OpenTelemetry End-User Discussions Summary for January 2023

By Adriana Villela (Lightstep) | Friday, January 27, 2023

With contributions from Henrik Rexed (Dynatrace), Michael Hausenblas (AWS), Pranay Prateek (SigNoz), Rynn Mancuso (Honeycomb), and Reese Lee (New Relic).

Each month, users in the OpenTelemetry (OTel) community gather to talk about how they use OpenTelemetry in real life. Sessions are held for users in the Americas (AMER), Europe Middle-East & Africa (EMEA), and Asia-Pacific (APAC). The discussions take place using a Lean Coffee format, whereby folks are invited to post their topics to the Agile Coffee board like this one, and everyone in attendance votes on what they want to talk about.

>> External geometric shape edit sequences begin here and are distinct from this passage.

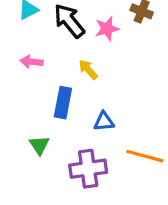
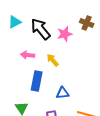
pink arrow: (31, 62) -> (28, 55), moved

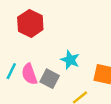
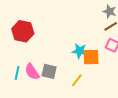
cyan star: (70, 60) -> (80, 51), moved

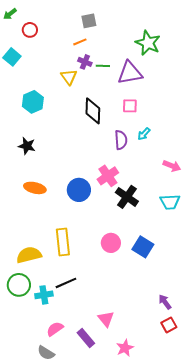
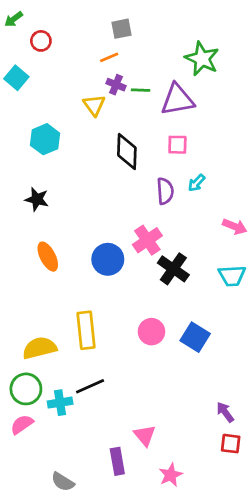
orange ellipse: (35, 188) -> (48, 257), turned 50
red square: (169, 325) -> (231, 444), turned 35
pink semicircle: (55, 329) -> (22, 424), moved
purple rectangle: (86, 338) -> (117, 461), turned 30

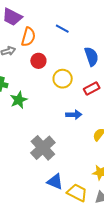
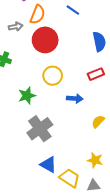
red circle: (38, 61) -> (45, 40), size x1.6
yellow circle: (63, 79) -> (53, 76), moved
green star: (19, 100) -> (27, 96), moved

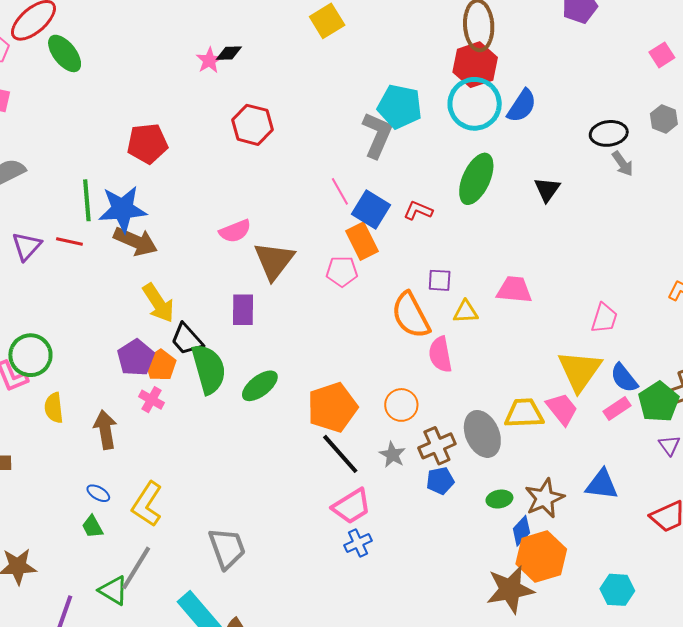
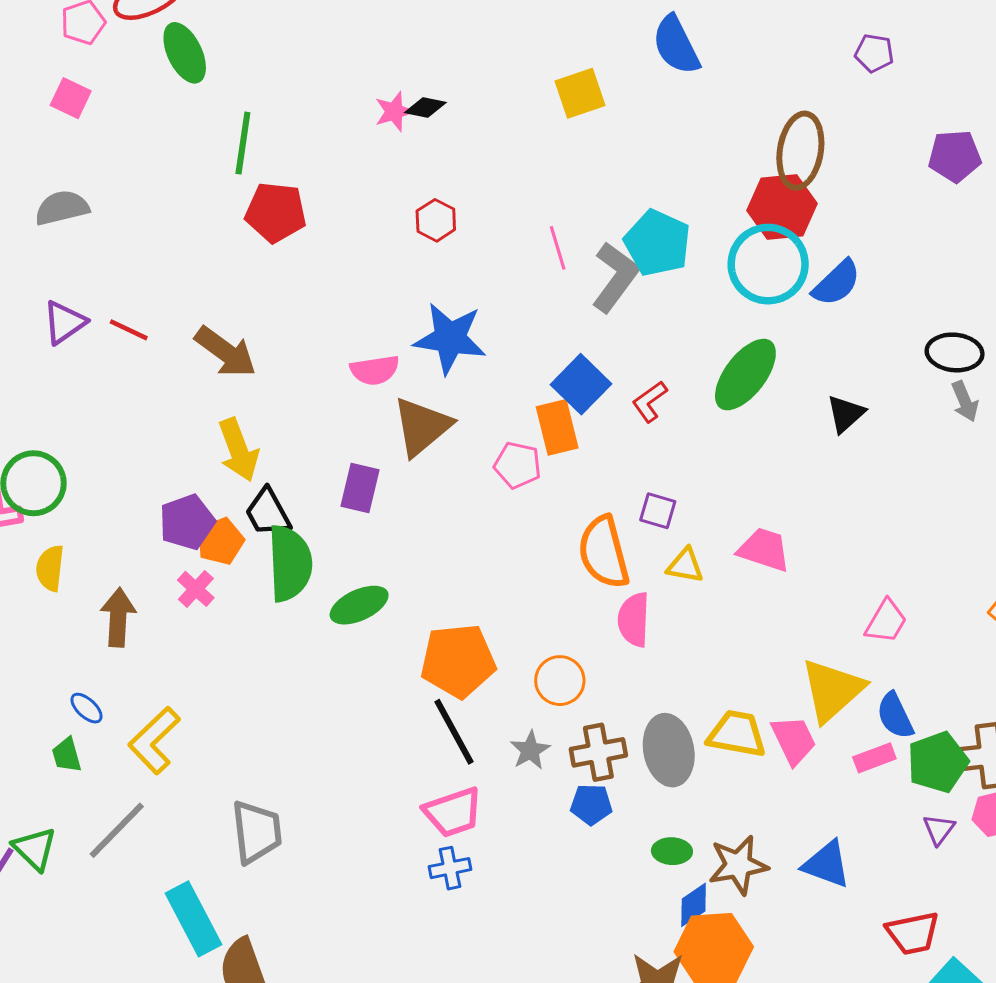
red hexagon: (252, 125) -> (436, 220), size x0.7
pink line: (340, 191) -> (558, 248), moved
green line: (87, 200) -> (243, 143), moved
blue star: (122, 209) -> (450, 338), moved
red L-shape: (418, 211) -> (650, 401), turned -72
green triangle: (113, 590) -> (35, 849), moved

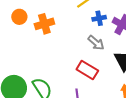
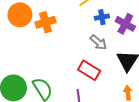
orange circle: (19, 17) -> (20, 15), size x1.5

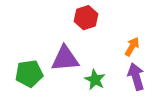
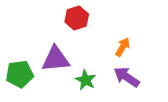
purple arrow: (136, 77) -> (127, 77), turned -40

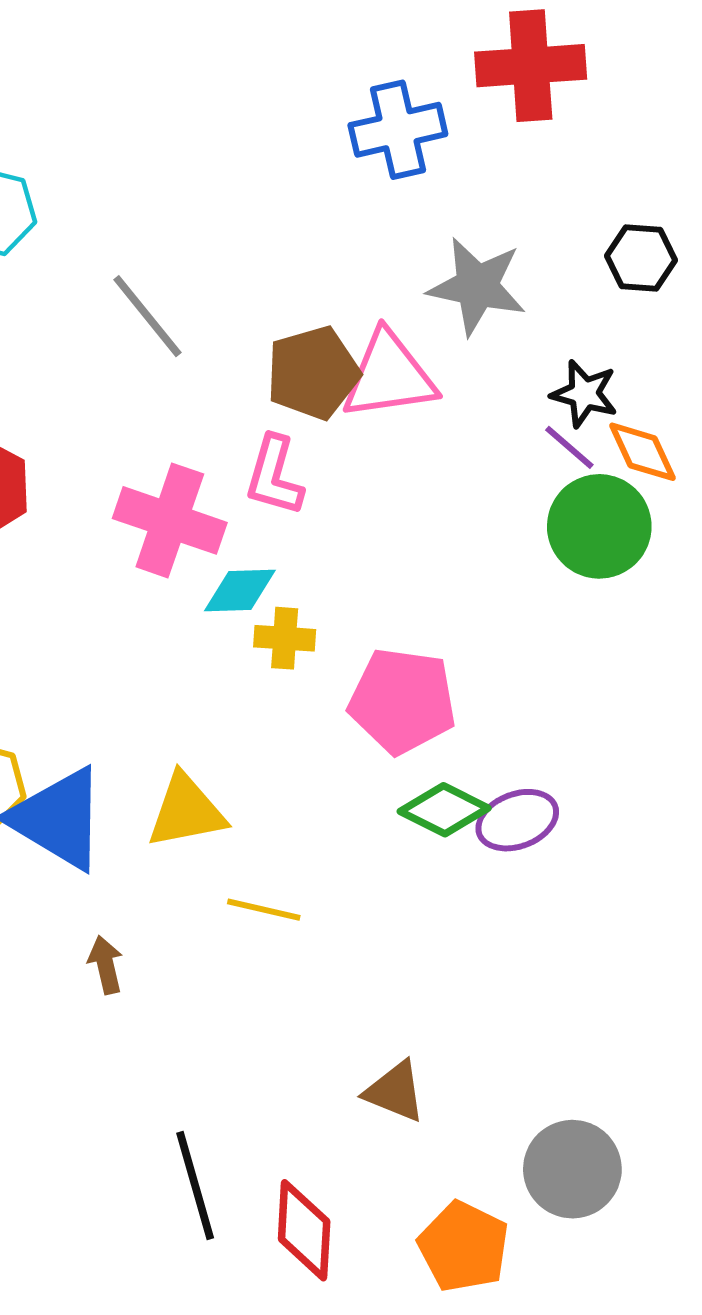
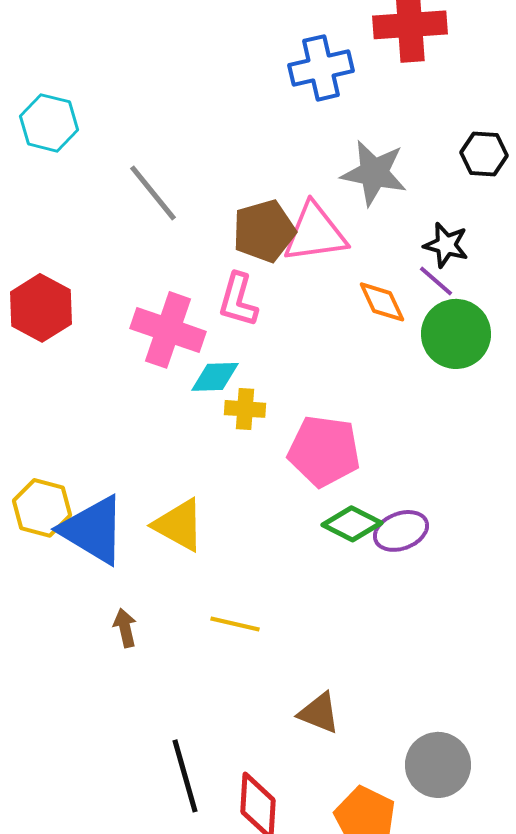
orange diamond: (643, 452) -> (382, 302), moved
yellow triangle: (186, 811) -> (179, 525), turned 40
yellow line: (264, 910) -> (235, 624), moved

This is a great way to meet other users in the OpenTelemetry community, and to learn about and share practical experience on how OpenTelemetry is being used in the wild. Each meeting is attended by an OTel Governance Committee member and/or maintainer to help answer questions, listen to user feedback, and provide additional context and insight into the topics discussed.

This is the first in a series of blog posts summarizing our monthly OTel End User Discussions, starting with our January 2023 sessions.

What we talked about

We saw a few common themes this month across our three sessions:

OpenTelemetry adoption & enablement
Connectors (Collector)
Service Graph Processor (Collector)
Signal correlation (e.g., metrics/traces correlation, logs/traces correlation)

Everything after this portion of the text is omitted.